→ **Your assignment**
Lift out, unaltered, the lines of the material below between the line holding "Read more > [Read more about Soulful" and the line holding "Read more > [Read more about Dinner Party]", counting both.

→ **Data for this task**
--

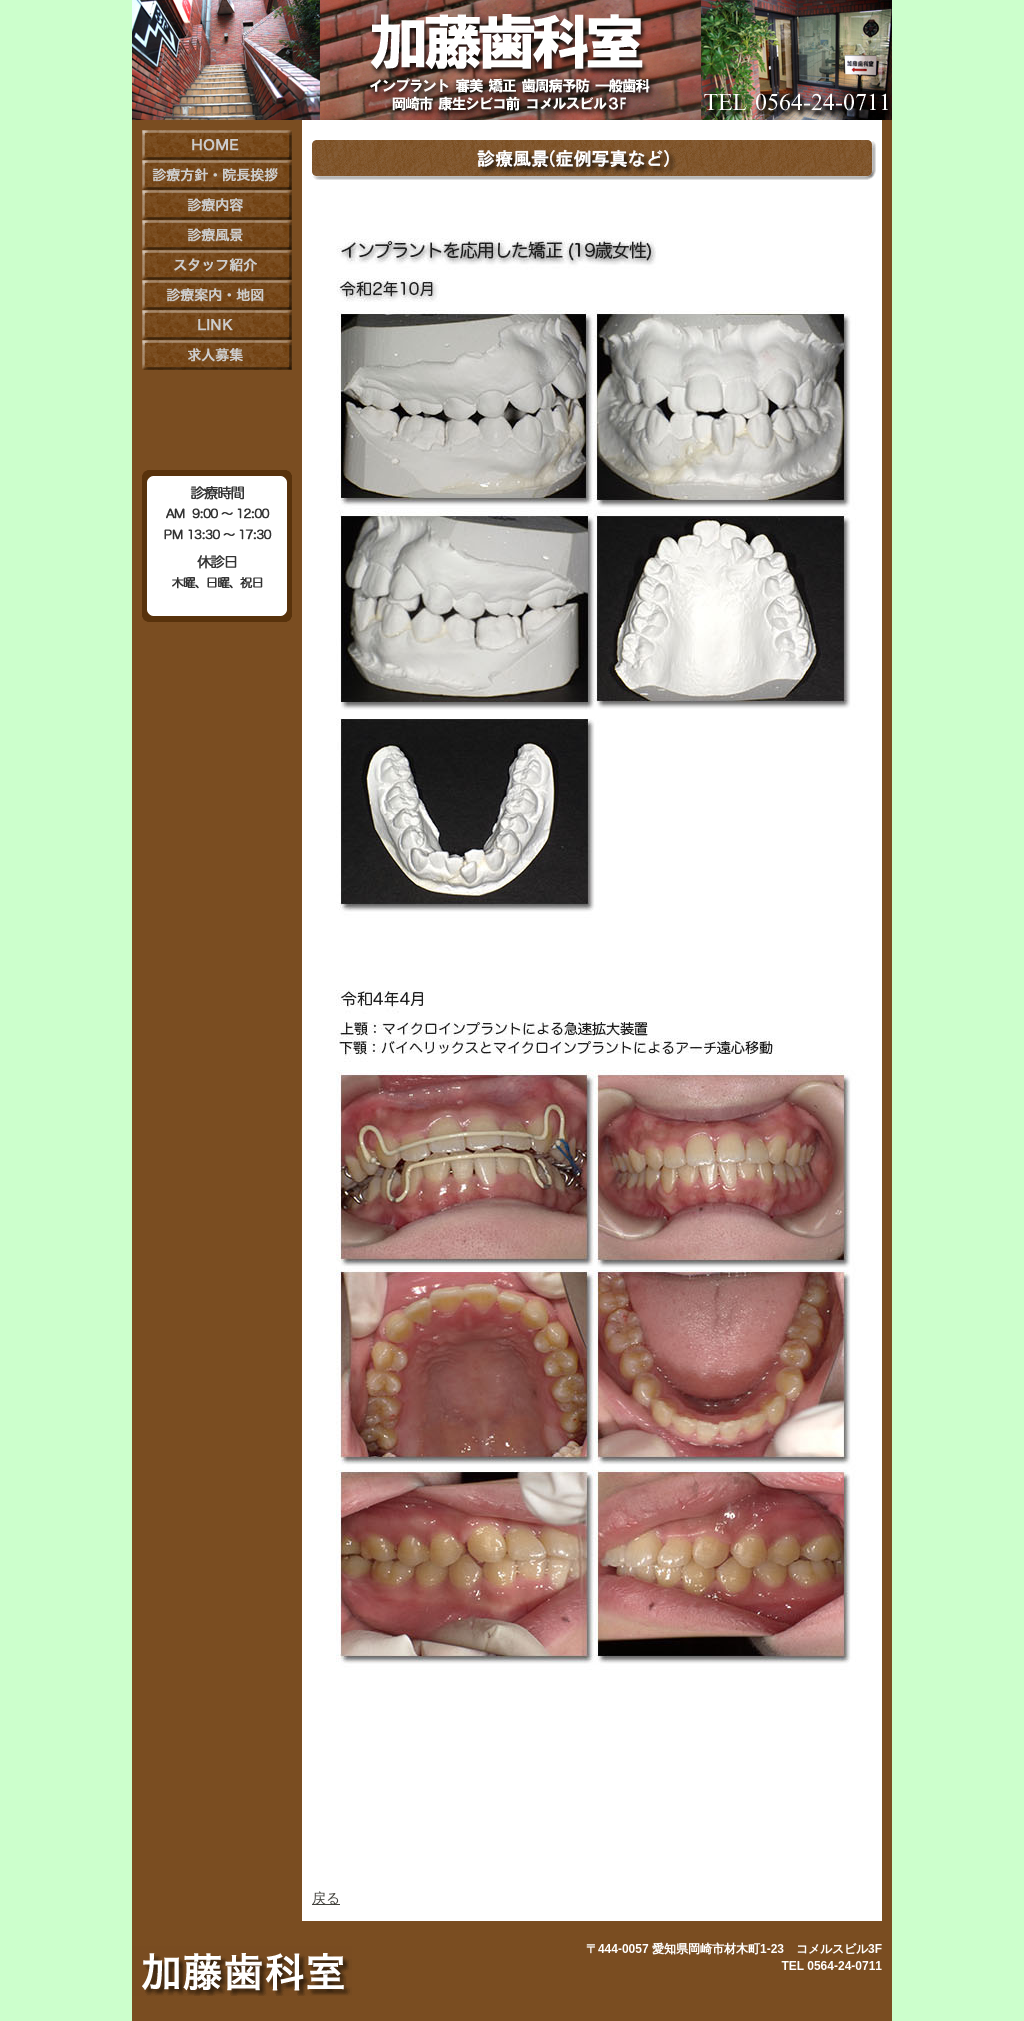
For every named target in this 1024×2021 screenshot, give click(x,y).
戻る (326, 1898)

--

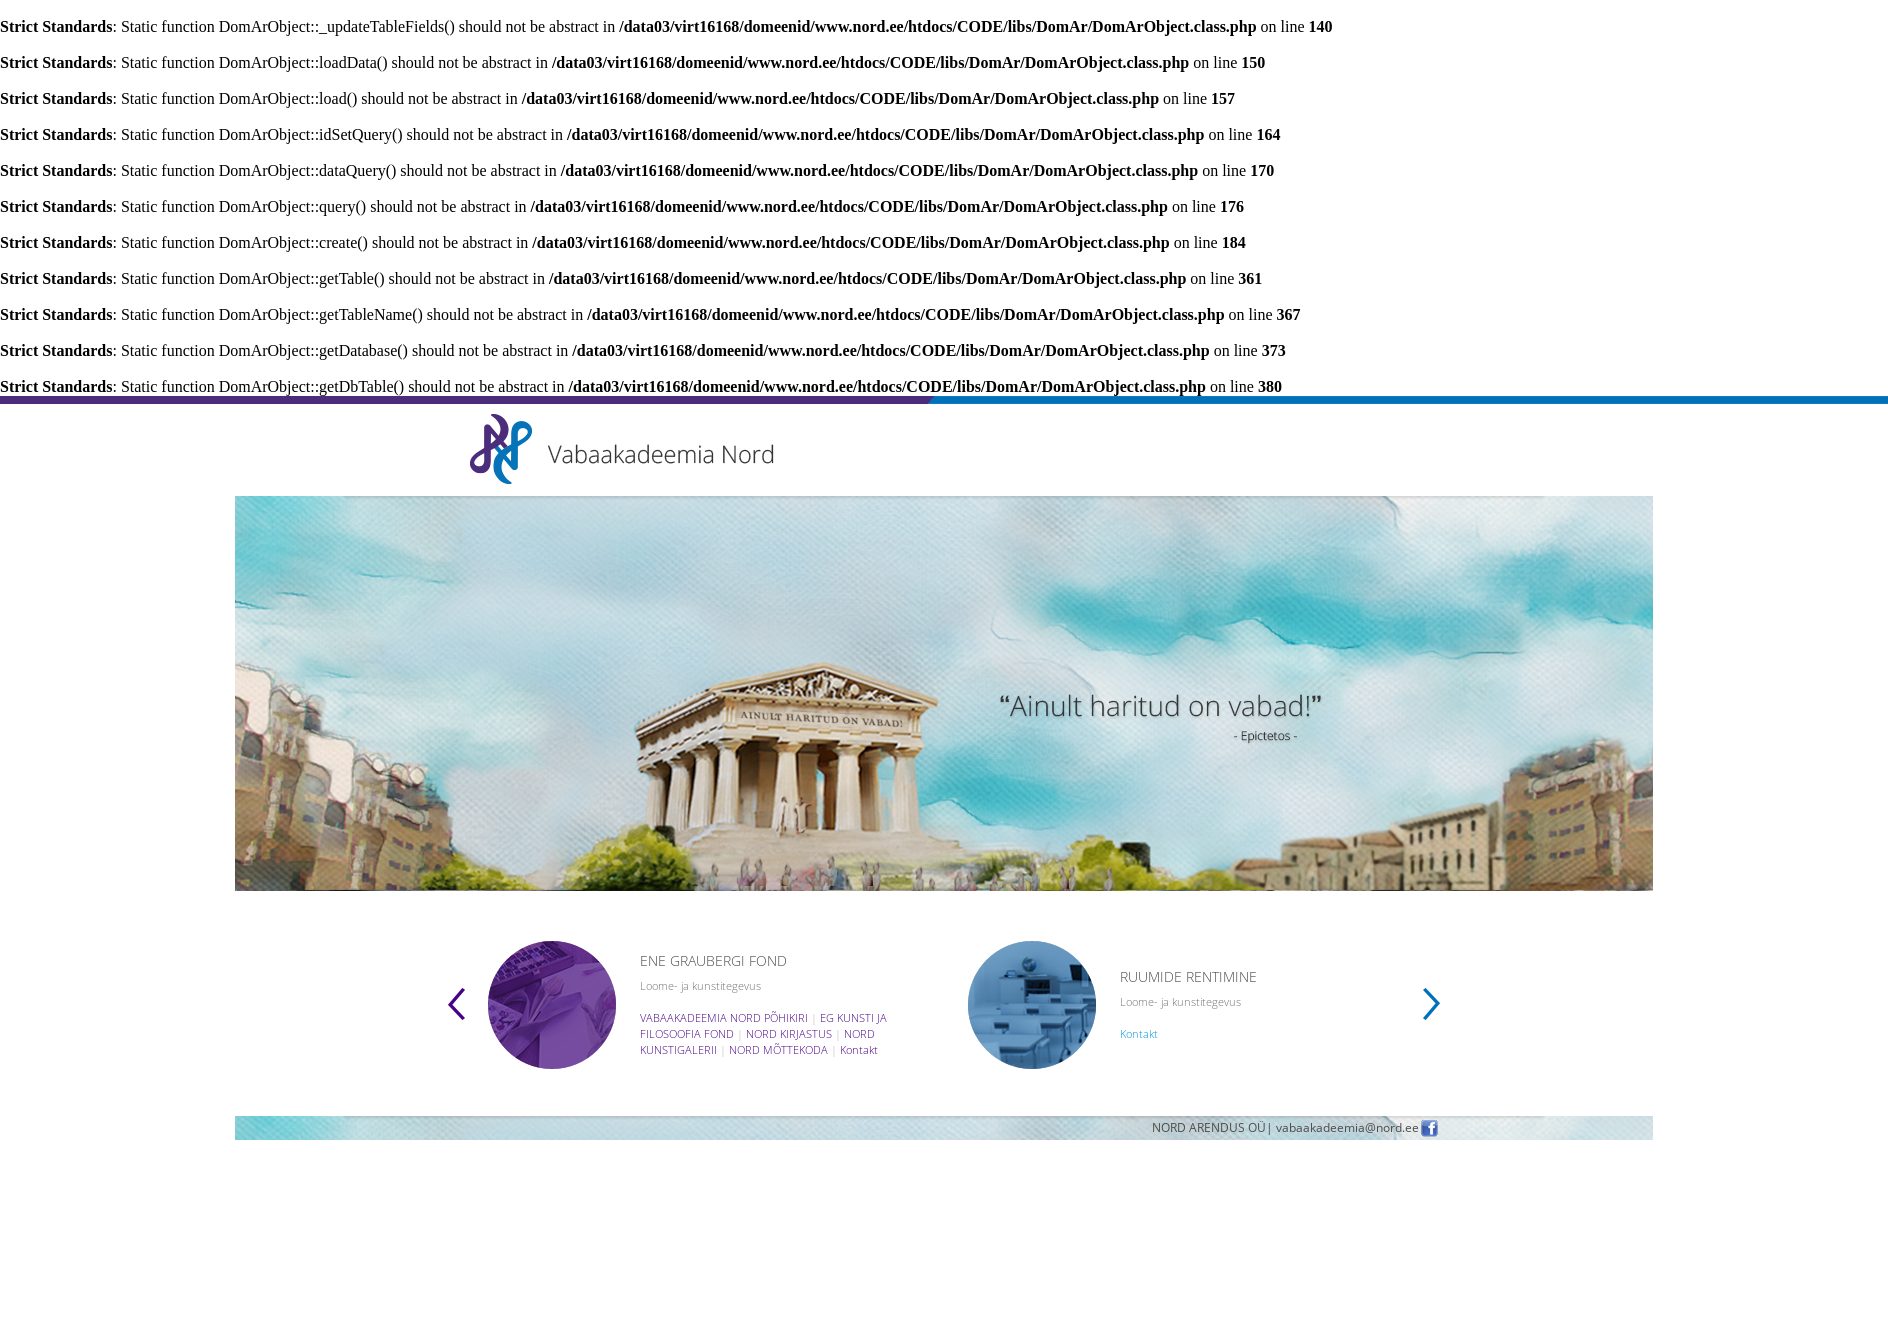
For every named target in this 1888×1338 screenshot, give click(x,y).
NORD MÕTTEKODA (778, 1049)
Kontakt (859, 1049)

--

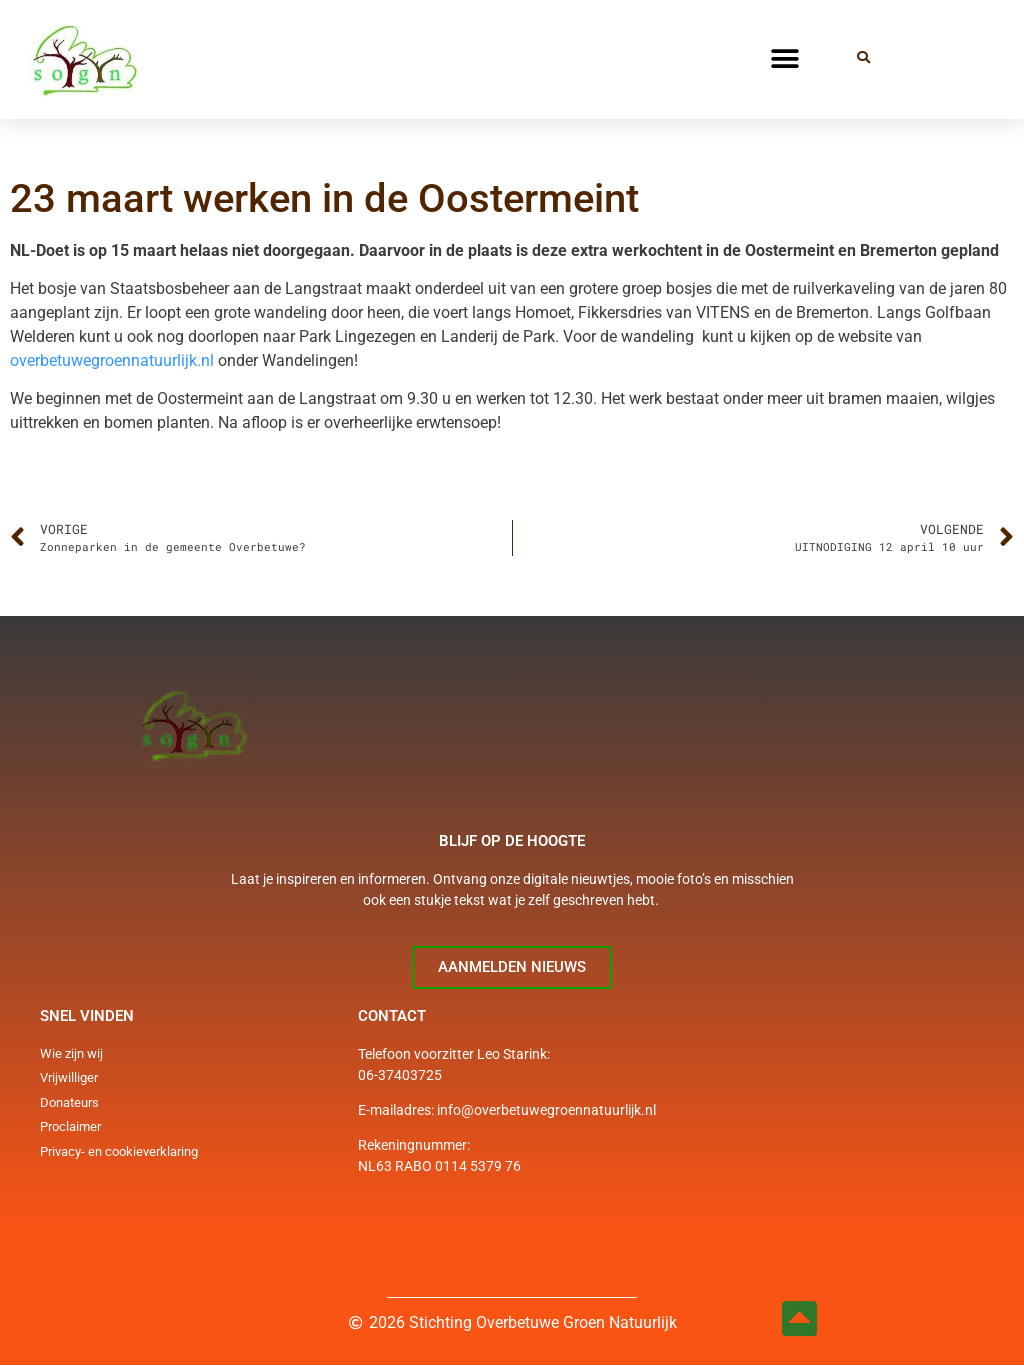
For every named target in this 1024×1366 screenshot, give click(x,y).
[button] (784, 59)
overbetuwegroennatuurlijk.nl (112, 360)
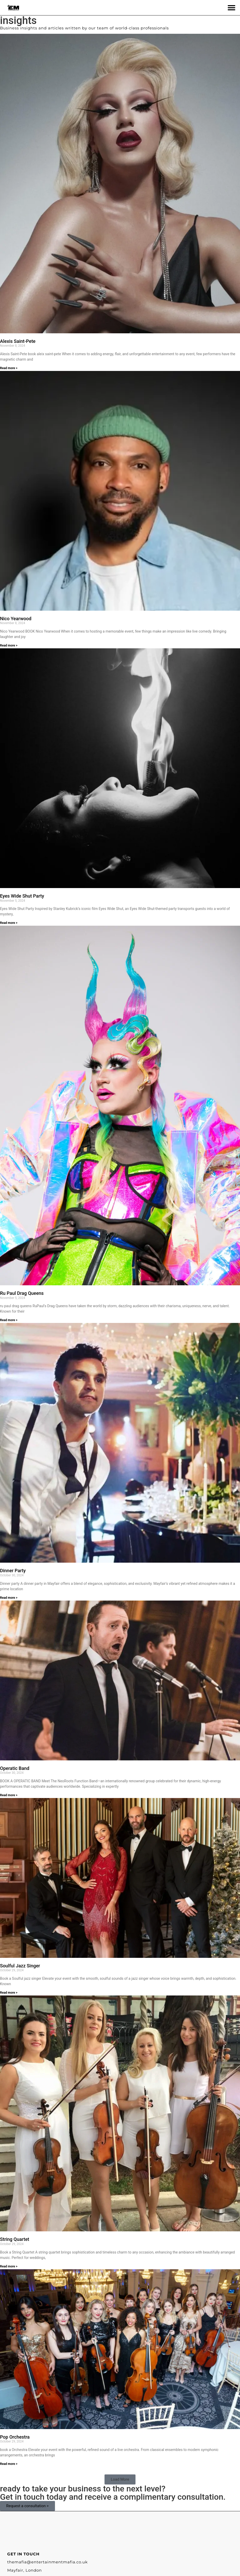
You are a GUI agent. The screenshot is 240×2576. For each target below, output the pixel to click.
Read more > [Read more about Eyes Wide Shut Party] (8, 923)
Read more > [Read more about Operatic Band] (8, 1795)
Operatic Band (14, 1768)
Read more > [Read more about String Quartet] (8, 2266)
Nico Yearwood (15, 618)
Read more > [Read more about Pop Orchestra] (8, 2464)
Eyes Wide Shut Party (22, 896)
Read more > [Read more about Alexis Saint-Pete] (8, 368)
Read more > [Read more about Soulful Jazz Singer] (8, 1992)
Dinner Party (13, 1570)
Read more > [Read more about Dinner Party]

--

→ **Task output**
Read more > [Read more about Soulful Jazz Singer] (8, 1992)
Dinner Party (13, 1570)
Read more > [Read more about Dinner Party]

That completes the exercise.